> Exercise details
An exact transcription of the data below is needed.

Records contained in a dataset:
+---+
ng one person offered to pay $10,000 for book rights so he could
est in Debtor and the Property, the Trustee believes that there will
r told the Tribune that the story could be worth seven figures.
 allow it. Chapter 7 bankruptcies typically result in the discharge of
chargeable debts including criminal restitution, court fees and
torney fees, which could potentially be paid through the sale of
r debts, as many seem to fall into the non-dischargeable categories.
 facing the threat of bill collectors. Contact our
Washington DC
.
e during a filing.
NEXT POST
+---+
> Your solution
ng one person offered to pay $10,000 for book rights so he could
est in Debtor and the Property, the Trustee believes that there will
r told the Tribune that the story could be worth seven figures.
 allow it. Chapter 7 bankruptcies typically result in the discharge of
chargeable debts including criminal restitution, court fees and
torney fees, which could potentially be paid through the sale of
r debts, as many seem to fall into the non-dischargeable categories.
 facing the threat of bill collectors. Contact our
Washington DC
.
e during a filing.
NEXT POST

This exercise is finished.